Lecture 11: Orthogonal Range Searching
Reading: Chapter 5 in the 4M's.
Range Queries:
We shift our focus from algorithm problems to data structures for the
next few lectures. In general, we consider the question, given a
collection of objects, preprocess them (storing the results in a data
structure of some variety) so that queries of a particular form can be
answered efficiently. Generally we measure data structures in terms of
two quantities, the time needed to answer a query and the amount of
space needed by the data structure.
Often there is a tradeoff between these two quantities, but most of
the structures that we will be interested in will have either linear
or near linear space. Preprocessing time is an issue of secondary
importance, but most of the algorithms we will consider will have
either linear or O(n log n) preprocessing time.
In a range queries we are given a set P of points and region R in
space (e.g., a rectangle, polygon, halfspace, or disk) and are asked
list (or count or compute some accumulation function of) the subset of
P lying within the region. To get the best possible performance, the
design of the data structure is tailored to the particular type of
region, but there are some data structures that can be used for a wide
variety of regions.
An important concept behind all geometric range searching is that the
subsets that can be formed by simple geometric ranges is much smaller
than the set of possible subsets (called the power set) of P.
(Cool fact that you will not be tested on, and is only marginally
relevant: There is something called the vapnik-chernovenkis
dimension of a "shape" which asks: what is the maximum number N
such that you can place N points in the plane and seperate any
possible subset of those points using (scaled or rotated versions
of ) that shape? ie, if you put 3 points on the plane, you can
choose any subset of those three points using an appropriately
placed half-plane. But you can't do the same thing for four
points.)
We can define any range search problem abstractly as follows. Given a
particular class of ranges, a range space is a pair (P, R) consisting
of the points P and the collection R of all subsets of P that be
formed by ranges of this class. For example, the following figure
shows the range space assuming rectangular ranges for a set of points
in the plane. In particular, note that the sets {1, 4} and {1, 2, 4}
cannot be formed by rectangular ranges.
Figure 42: Rectangular range space.
Today we consider orthogonal rectangular range queries, that is,
ranges defined by rectangles whose sides are aligned with the
coordinate axes. One of the nice things about rectangular ranges is
that they can be decomposed into a collection 1 dimensional searches.
One dimensional range queries:
Before consider how to solve general range queries, let us consider
how to answer 1 dimensional range queries, or interval queries.
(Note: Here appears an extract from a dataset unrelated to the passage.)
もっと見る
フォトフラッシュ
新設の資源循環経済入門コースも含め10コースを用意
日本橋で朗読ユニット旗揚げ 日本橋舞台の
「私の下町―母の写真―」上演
We are given a set of points P = {p(1), p(2), ... p(n)} on the line,
and given an interval [x(lo), x(hi)], report all the points lying
within the interval.
Our goal is to find a data structure that can answer these queries in
O(log(n) + k) time, where k is the number of points reported (an
output sensitive result). [Why is it important that this be an output
sensitive result?]
Naive Solutions:
What if we don't pre-process our input at all?
Then for an input [x(lo), x(hi)] we can take O(n) time to check to see if
each point p(i) is in [x(lo), x(hi)], and report it or count it if it is.
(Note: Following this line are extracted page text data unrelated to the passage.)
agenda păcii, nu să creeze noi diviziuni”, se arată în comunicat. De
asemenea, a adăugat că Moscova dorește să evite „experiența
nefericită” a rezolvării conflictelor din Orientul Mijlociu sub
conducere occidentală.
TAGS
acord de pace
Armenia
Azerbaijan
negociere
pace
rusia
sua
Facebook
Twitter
Ok ok, so sort the points first.
apply binary search to find the first point of P that is greater
than or equal to x(lo) , and less than or equal to x(hi), and then
list all the points between.
So, range counting queries can be answered in O(log n) time, with
minor modifications, with pre-processing consisting of sorting the
sort the points. However, this will not generalize to higher
dimensions. (ie, what is "sorting the points" when the points are not
one-dimensional?).
A basic approach to solving almost all range queries is to represent P
as a collection of canonical subsets {S(1), S(2), ... S(k)}, each S(i)
is a subset of the set S (where k is generally a function of n and the
type of ranges), such that the answer to any query can be expressed as
a disjoint union of a small number of canonical subsets. Note that
these subsets may generally overlap each other. The trick to solving a
range searching problem is to identify a collection of canonical
subsets having these properties, and then finding the proper subsets
for a given range.
Suppose that the points of P are sorted in increasing order and then
stored in the leaves of a balanced binary tree. Each internal node of
the tree is labeled with the largest key appearing in its left
child. We can associate each node of this tree (implicitly or
explicitly) with the subset of points stored in the leaves that are
descendents of this node. This gives rise to the O(n) canonical
subsets. For now, these canonical subsets will not be stored
explicitly as part of the data structure, but this will change later
when we talk about range trees.
We claim that the canonical subsets corresponding to any range can be
identified in O(log n) time from this structure. Given any interval
[x(lo), x(hi)], we search the tree to find the leftmost leaf u whose
key is greater than or equal to x(lo) and the rightmost leaf v whose
key is greater than or equal to x(hi). Clearly all the leaves between
u and v, together possibly with u and v, constitute the points that
lie within the range. If key(u) = x(lo) then we include u's canonical
(single point) subset and if key(v) = x(hi) then we do the same for
v. To form the remaining canonical subsets, we take the subsets of all
the maximal subtrees lying between u and v.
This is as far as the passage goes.